The United Auto Workers reacted angrily to General Motors Corp.’s plan to eliminate nearly a third of its manufacturing jobs in North America, but the union is in a tight spot as it weighs the plight of its members against the automaker’s struggle to recover.
“It’s always tough for unions in that situation. They have a real stake in keeping American automakers viable and able to compete,” said Zachary Hummel, a partner specializing in labor law at Bryan Cave.
“Both sides will differ on where to draw the line, but there’s a realization at the UAW that they have to be careful about pushing too hard because they might end up with a worse situation than they have now.”
Rarely has the UAW faced such intense pressure as it does now, with the two biggest U.S. automakers losing money in North America and losing ground to Asian rivals led by Toyota Motor Corp. The UAW membership has dropped by more than half since 1980.

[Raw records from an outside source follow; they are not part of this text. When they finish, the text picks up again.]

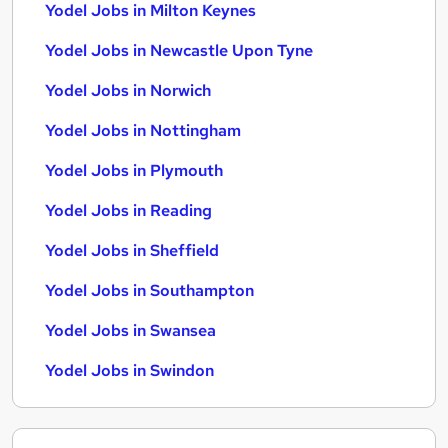
Yodel Jobs in Milton Keynes
Yodel Jobs in Newcastle Upon Tyne
Yodel Jobs in Norwich
Yodel Jobs in Nottingham
Yodel Jobs in Plymouth
Yodel Jobs in Reading
Yodel Jobs in Sheffield
Yodel Jobs in Southampton
Yodel Jobs in Swansea
Yodel Jobs in Swindon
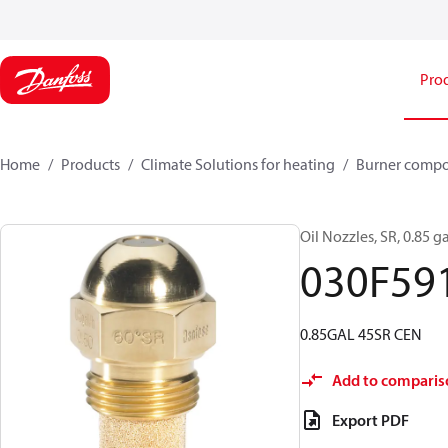
Pro
Home
Products
Climate Solutions for heating
Burner comp
Oil Nozzles, SR, 0.85 ga
030F59
0.85GAL 45SR CEN
Add to comparis
Export PDF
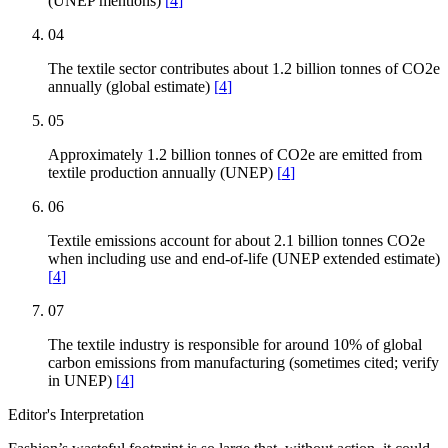
(UNEP mentions)
[
4
]
04
The textile sector contributes about 1.2 billion tonnes of CO2e
annually (global estimate)
[
4
]
05
Approximately 1.2 billion tonnes of CO2e are emitted from
textile production annually (UNEP)
[
4
]
06
Textile emissions account for about 2.1 billion tonnes CO2e
when including use and end-of-life (UNEP extended estimate)
[
4
]
07
The textile industry is responsible for around 10% of global
carbon emissions from manufacturing (sometimes cited; verify
in UNEP)
[
4
]
Editor's Interpretation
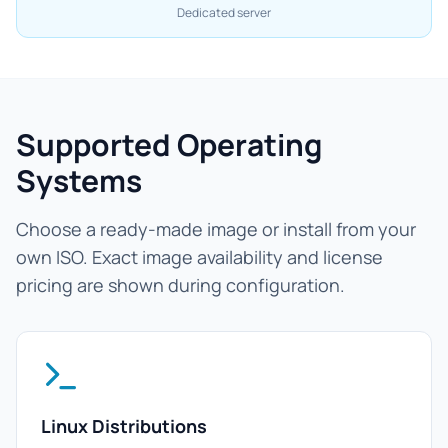
Dedicated server
Supported Operating
Systems
Choose a ready-made image or install from your
own ISO. Exact image availability and license
pricing are shown during configuration.
Linux Distributions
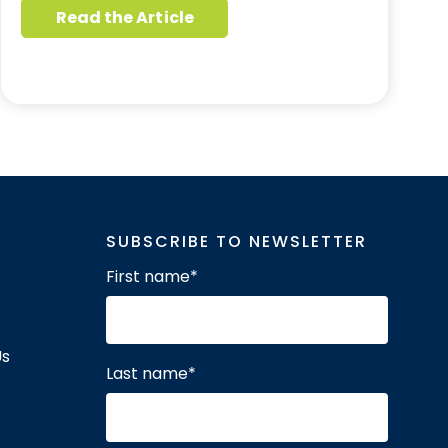
Read the Article
SUBSCRIBE TO NEWSLETTER
First name
*
Us
Last name
*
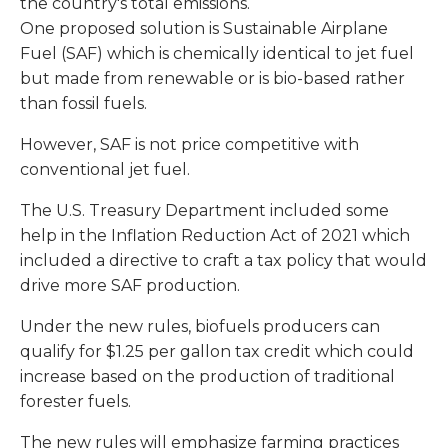
the country's total emissions.
One proposed solution is Sustainable Airplane
Fuel (SAF) which is chemically identical to jet fuel
but made from renewable or is bio-based rather
than fossil fuels.
However, SAF is not price competitive with
conventional jet fuel.
The U.S. Treasury Department included some
help in the Inflation Reduction Act of 2021 which
included a directive to craft a tax policy that would
drive more SAF production.
Under the new rules, biofuels producers can
qualify for $1.25 per gallon tax credit which could
increase based on the production of traditional
forester fuels.
The new rules will emphasize farming practices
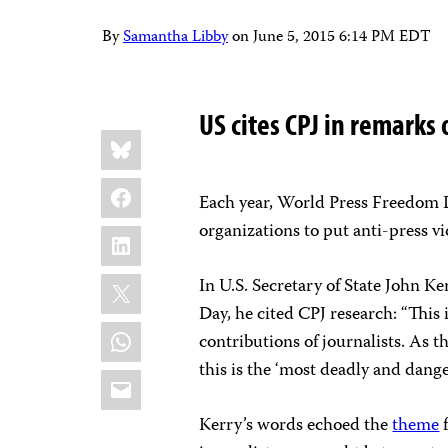
By
Samantha Libby
on
June 5, 2015 6:14 PM EDT
US cites CPJ in remarks
Share
Bluesky
this:
Facebook
Each year, World Press Freedom 
organizations to put anti-press vi
LinkedIn
X
In U.S. Secretary of State John Ke
Day, he cited CPJ research: “This 
WhatsApp
contributions of journalists. As 
this is the ‘most deadly and dange
Email
Kerry’s words echoed the
theme
f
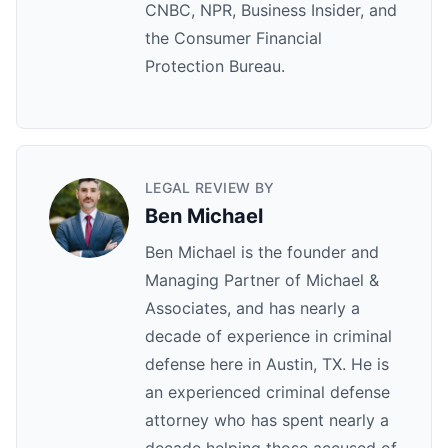
CNBC, NPR, Business Insider, and
the Consumer Financial
Protection Bureau.
LEGAL REVIEW BY
Ben Michael
Ben Michael is the founder and
Managing Partner of Michael &
Associates, and has nearly a
decade of experience in criminal
defense here in Austin, TX. He is
an experienced criminal defense
attorney who has spent nearly a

After giving GM breathing room by agreeing to a deal that would increase workers’ and retirees’ share of their health care costs, the UAW is under pressure now to give Ford Motor Co. and DaimlerChrysler’s Chrysler Group similar concessions.
Ford plans to announce a deep restructuring in January that will call for significant plant closings and jobs cuts.
The union already faces a tough adversary in the management of Delphi Corp., the largest U.S. supplier and onetime GM subsidiary that filed for bankruptcy in October. Delphi is seeking steep reductions in wages and benefits to restore its competitiveness.
Delphi Chairman Steve Miller told the Detroit News Monday he appreciates the dilemma facing UAW President Ron Gettelfinger and other union leaders.
“I don’t underestimate the political problem they have in helping their membership make this transition,” Miller said. Gettelfinger is up for re-election next year.
GM, which has lost more than $4 billion in North America so far this year, announced a restructuring plan Monday that would close four assembly and six component plants and downsize others. In all, 30,000 jobs will be eliminated.
Because the current contract bars GM from closing plants, it will idle some of them until it can negotiate the closures at the next contract talks in 2007.
“There’s going to be a very tough bargaining in 2007 about the future direction in which GM goes,” said Harley Shaiken, a professor specializing in labor issues at the University of California-Berkeley.
“The union wants to see a competitive GM – their members’ jobs depend on that. The long-term issue is, will we have a middle class with a more competitive GM? That’ll be the issue in 2007,” he said.
But the UAW will have a hard time securing job guarantees unless it softens its stance on preservation of benefits and wages, something it has been reluctant to do, Hummel said.